[Page images and extracted text]
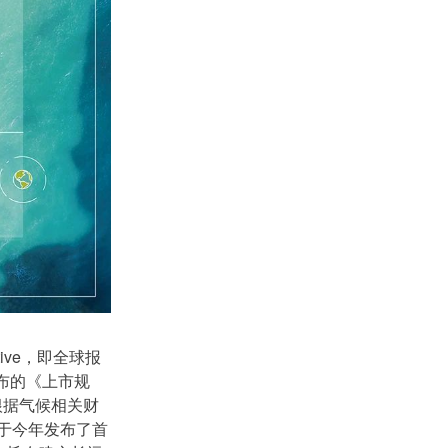
tive，即全球报
发布的《上市规
根据气候相关财
于今年发布了首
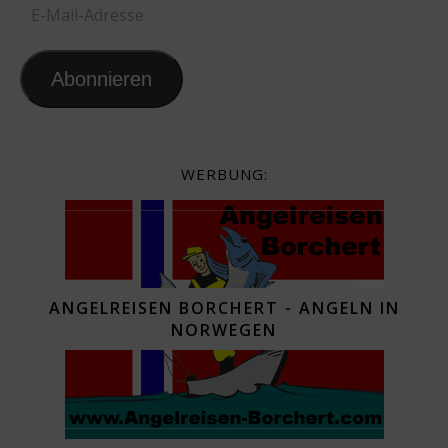
E-Mail-Adresse
Abonnieren
WERBUNG:
ANGELREISEN BORCHERT - ANGELN IN
NORWEGEN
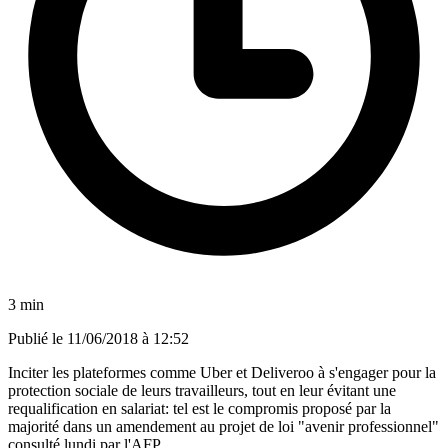
3 min
Publié le
11/06/2018 à 12:52
Inciter les plateformes comme Uber et Deliveroo à s'engager pour la
protection sociale de leurs travailleurs, tout en leur évitant une
requalification en salariat: tel est le compromis proposé par la
majorité dans un amendement au projet de loi "avenir professionnel"
consulté lundi par l'AFP.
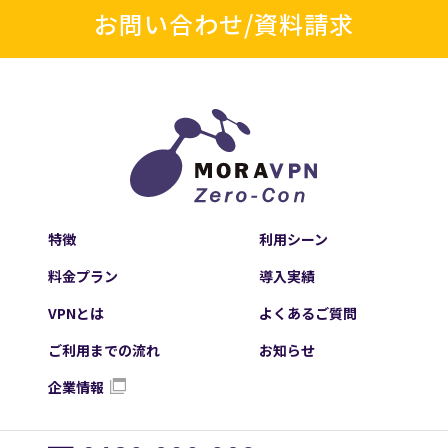
お問い合わせ/資料請求
特徴
利用シーン
料金プラン
導入実績
VPNとは
よくあるご質問
ご利用までの流れ
お知らせ
企業情報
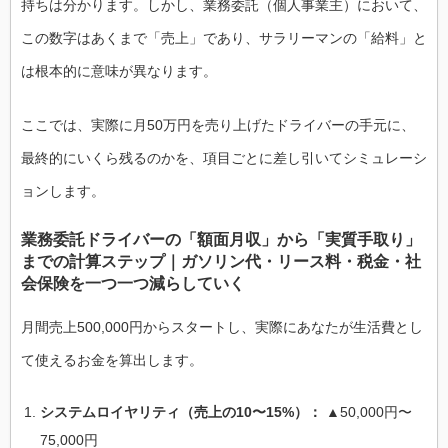
持ちは分かります。しかし、業務委託（個人事業主）において、
この数字はあくまで「売上」であり、サラリーマンの「給料」と
は根本的に意味が異なります。
ここでは、実際に月50万円を売り上げたドライバーの手元に、
最終的にいくら残るのかを、項目ごとに差し引いてシミュレーシ
ョンします。
業務委託ドライバーの「額面月収」から「実質手取り」
までの計算ステップ｜ガソリン代・リース料・税金・社
会保険を一つ一つ減らしていく
月間売上500,000円からスタートし、実際にあなたが生活費とし
て使えるお金を算出します。
システムロイヤリティ（売上の10〜15%）：
▲50,000円〜
75,000円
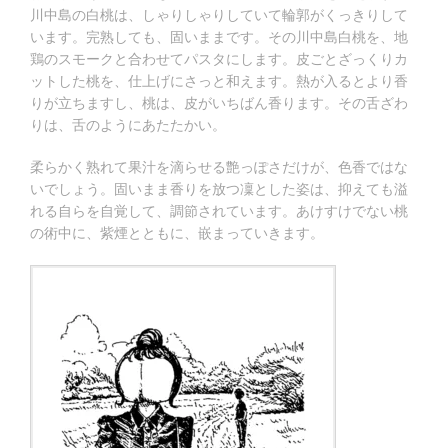
川中島の白桃は、しゃりしゃりしていて輪郭がくっきりして
います。完熟しても、固いままです。その川中島白桃を、地
鶏のスモークと合わせてパスタにします。皮ごとざっくりカ
ットした桃を、仕上げにさっと和えます。熱が入るとより香
りが立ちますし、桃は、皮がいちばん香ります。その舌ざわ
りは、舌のようにあたたかい。
柔らかく熟れて果汁を滴らせる艶っぽさだけが、色香ではな
いでしょう。固いまま香りを放つ凜とした姿は、抑えても溢
れる自らを自覚して、調節されています。あけすけでない桃
の術中に、紫煙とともに、嵌まっていきます。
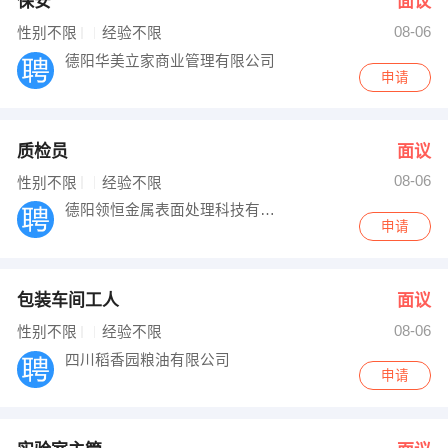
保安
面议
08-06
性别不限
经验不限
德阳华美立家商业管理有限公司
申请
质检员
面议
08-06
性别不限
经验不限
德阳领恒金属表面处理科技有限公司
申请
包装车间工人
面议
08-06
性别不限
经验不限
四川稻香园粮油有限公司
申请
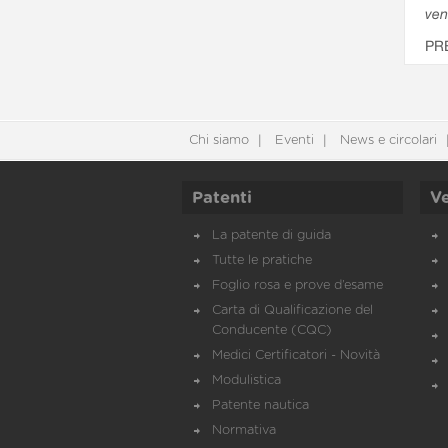
ven
PR
Chi siamo
Eventi
News e circolari
Patenti
Ve
La patente di guida
Tutte le pratiche
Foglio rosa e prove d’esame
Carta di Qualificazione del
Conducente (CQC)
Medici Certificatori - Novità
Modulistica
Patente nautica
Normativa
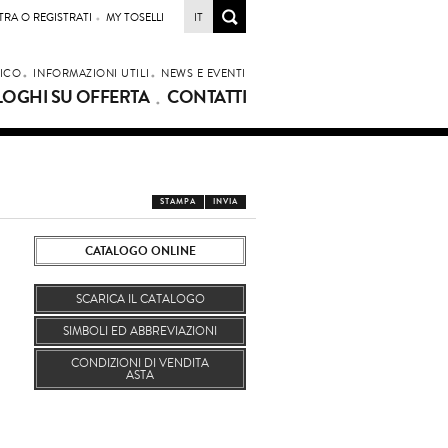
TRA O REGISTRATI
MY TOSELLI
IT
LICO
INFORMAZIONI UTILI
NEWS E EVENTI
LOGHI SU OFFERTA
CONTATTI
STAMPA
INVIA
CATALOGO ONLINE
SCARICA IL CATALOGO
SIMBOLI ED ABBREVIAZIONI
CONDIZIONI DI VENDITA
ASTA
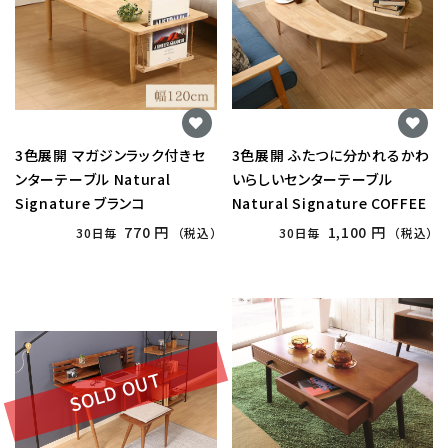
3色展開 マガジンラック付きセ
3色展開 ふたつに分かれるかわ
ンターテーブル Natural
いらしいセンターテーブル
Signature ブランコ
Natural Signature COFFEE
770 円
1,100 円
30日毎
（税込）
30日毎
（税込）
SOLD OUT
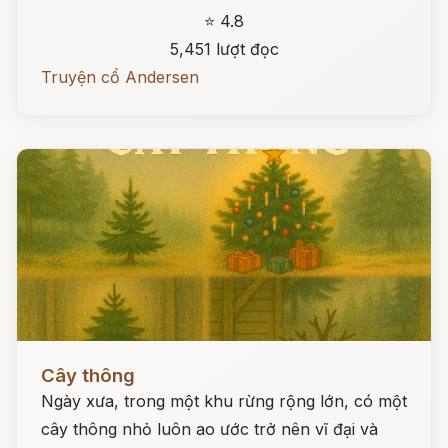
⭐ 4.8
5,451 lượt đọc
Truyện cổ Andersen
Đọc ngay
Cây thông
Ngày xưa, trong một khu rừng rộng lớn, có một
cây thông nhỏ luôn ao ước trở nên vĩ đại và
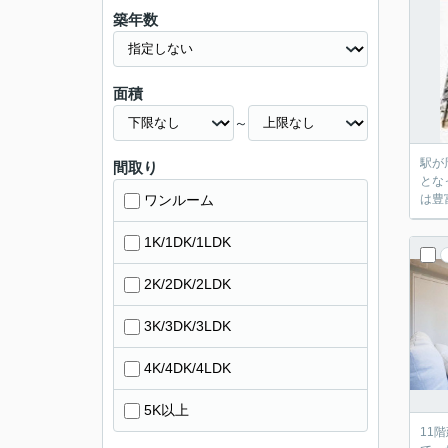
築年数
面積
～
駅が
間取り
とな
ワンルーム
は豊
1K/1DK/1LDK
2K/2DK/2LDK
3K/3DK/3LDK
4K/4DK/4LDK
5K以上
11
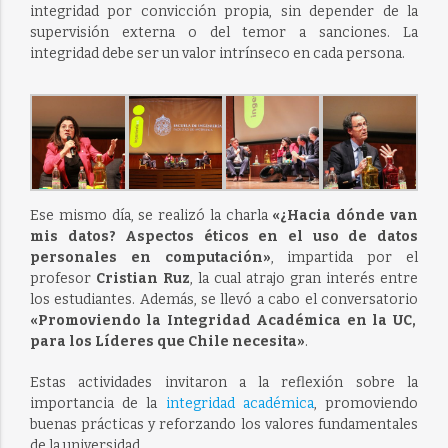
integridad por convicción propia, sin depender de la
supervisión externa o del temor a sanciones. La
integridad debe ser un valor intrínseco en cada persona.
Ese mismo día, se realizó la charla
«¿Hacia dónde van
mis datos? Aspectos éticos en el uso de datos
personales en computación»
, impartida por el
profesor
Cristian Ruz
, la cual atrajo gran interés entre
los estudiantes. Además, se llevó a cabo el conversatorio
«Promoviendo la Integridad Académica en la UC,
para los Líderes que Chile necesita»
.
Estas actividades invitaron a la reflexión sobre la
importancia de la
integridad académica
, promoviendo
buenas prácticas y reforzando los valores fundamentales
de la universidad.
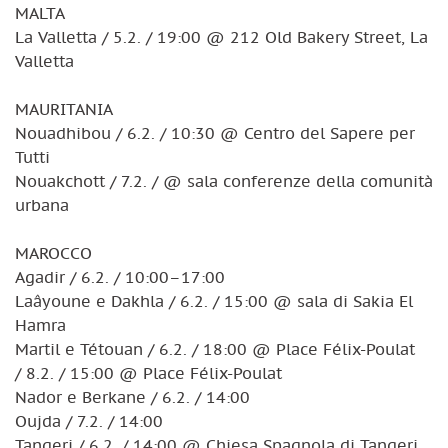
MALTA
La Valletta / 5.2. / 19:00 @ 212 Old Bakery Street, La
Valletta
MAURITANIA
Nouadhibou / 6.2. / 10:30 @ Centro del Sapere per
Tutti
Nouakchott / 7.2. / @ sala conferenze della comunità
urbana
MAROCCO
Agadir / 6.2. / 10:00–17:00
Laâyoune e Dakhla / 6.2. / 15:00 @ sala di Sakia El
Hamra
Martil e Tétouan / 6.2. / 18:00 @ Place Félix-Poulat
/ 8.2. / 15:00 @ Place Félix-Poulat
Nador e Berkane / 6.2. / 14:00
Oujda / 7.2. / 14:00
Tangeri / 6.2. / 14:00 @ Chiesa Spagnola di Tangeri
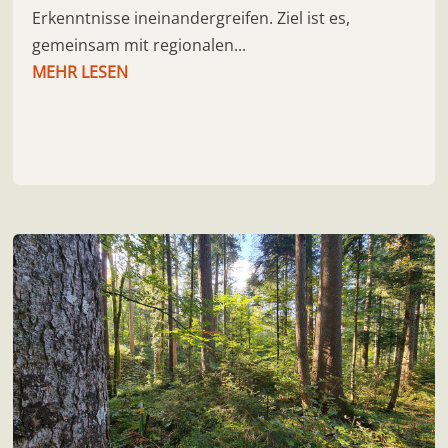
Erkenntnisse ineinandergreifen. Ziel ist es,
gemeinsam mit regionalen...
MEHR LESEN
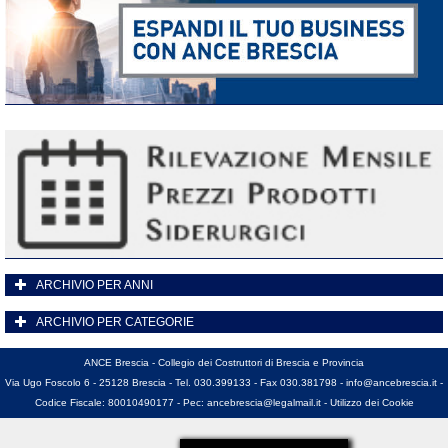
ARCHIVIO PER ANNI
ARCHIVIO PER CATEGORIE
ANCE Brescia - Collegio dei Costruttori di Brescia e Provincia
Via Ugo Foscolo 6 - 25128 Brescia - Tel. 030.399133 - Fax 030.381798 -
info@ancebrescia.it
-
Codice Fiscale: 80010490177 - Pec:
ancebrescia@legalmail.it
-
Utilizzo dei Cookie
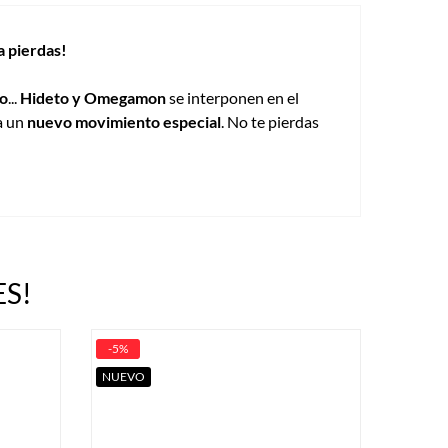
a pierdas!
do
...
Hideto y Omegamon
se interponen en el
a un
nuevo movimiento especial
. No te pierdas
S!
-5%
NUEVO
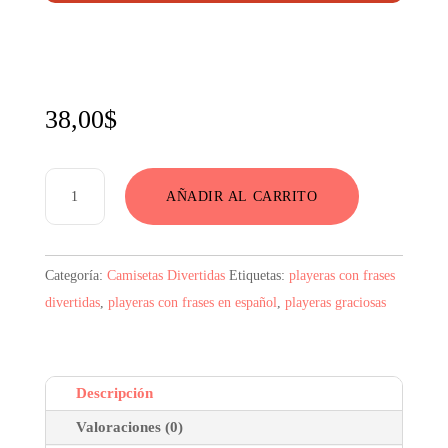
38,00
$
Cerveza
AÑADIR AL CARRITO
y
Jamón
Camiseta
Categoría:
Camisetas Divertidas
Etiquetas:
playeras con frases
cantidad
divertidas
,
playeras con frases en español
,
playeras graciosas
Descripción
Valoraciones (0)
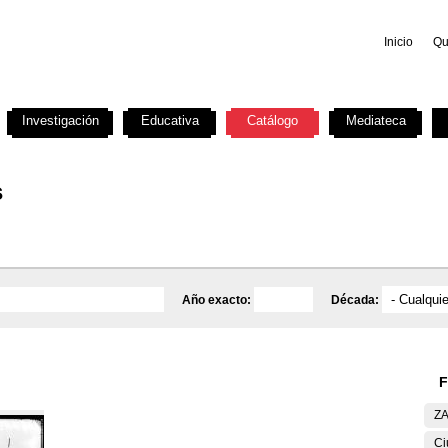
Inicio
Qu
Investigación
Educativa
Catálogo
Mediateca
s
Año exacto:
Década:
F
ZA
Ci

» EXERCISE DIRECTIONS:
What you give back must match the lines from the start of the records through the line that contains "の術中に、紫煙とともに、嵌まっていきます。", exactly, with the pictures left out.

» EXERCISE SOLUTION:
tive，即全球报
发布的《上市规
根据气候相关财
于今年发布了首
E-Mail-Adresse
Abonnieren
WERBUNG:
ANGELREISEN BORCHERT - ANGELN IN
NORWEGEN
3 min
Publié le
11/06/2018 à 12:52
Inciter les plateformes comme Uber et Deliveroo à s'engager pour la
protection sociale de leurs travailleurs, tout en leur évitant une
requalification en salariat: tel est le compromis proposé par la
majorité dans un amendement au projet de loi "avenir professionnel"
consulté lundi par l'AFP.
お問い合わせ/資料請求
特徴
利用シーン
料金プラン
導入実績
VPNとは
よくあるご質問
ご利用までの流れ
お知らせ
企業情報
持ちは分かります。しかし、業務委託（個人事業主）において、
この数字はあくまで「売上」であり、サラリーマンの「給料」と
は根本的に意味が異なります。
ここでは、実際に月50万円を売り上げたドライバーの手元に、
最終的にいくら残るのかを、項目ごとに差し引いてシミュレーシ
ョンします。
業務委託ドライバーの「額面月収」から「実質手取り」
までの計算ステップ｜ガソリン代・リース料・税金・社
会保険を一つ一つ減らしていく
月間売上500,000円からスタートし、実際にあなたが生活費とし
て使えるお金を算出します。
システムロイヤリティ（売上の10〜15%）：
▲50,000円〜
75,000円
川中島の白桃は、しゃりしゃりしていて輪郭がくっきりして
います。完熟しても、固いままです。その川中島白桃を、地
鶏のスモークと合わせてパスタにします。皮ごとざっくりカ
ットした桃を、仕上げにさっと和えます。熱が入るとより香
りが立ちますし、桃は、皮がいちばん香ります。その舌ざわ
りは、舌のようにあたたかい。
柔らかく熟れて果汁を滴らせる艶っぽさだけが、色香ではな
いでしょう。固いまま香りを放つ凜とした姿は、抑えても溢
れる自らを自覚して、調節されています。あけすけでない桃
の術中に、紫煙とともに、嵌まっていきます。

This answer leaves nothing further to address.